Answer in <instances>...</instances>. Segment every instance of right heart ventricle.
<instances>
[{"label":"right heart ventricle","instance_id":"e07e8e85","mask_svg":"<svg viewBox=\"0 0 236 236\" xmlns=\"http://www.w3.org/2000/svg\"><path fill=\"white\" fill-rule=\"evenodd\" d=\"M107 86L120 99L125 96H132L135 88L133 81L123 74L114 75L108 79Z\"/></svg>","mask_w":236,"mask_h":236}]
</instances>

* * *

Every line of the listing is to be returned exactly as written.

Answer in <instances>...</instances>. Segment every instance of right heart ventricle.
<instances>
[{"label":"right heart ventricle","instance_id":"e07e8e85","mask_svg":"<svg viewBox=\"0 0 236 236\" xmlns=\"http://www.w3.org/2000/svg\"><path fill=\"white\" fill-rule=\"evenodd\" d=\"M107 86L120 99L125 96H132L135 88L133 81L123 74L114 75L108 79Z\"/></svg>","mask_w":236,"mask_h":236}]
</instances>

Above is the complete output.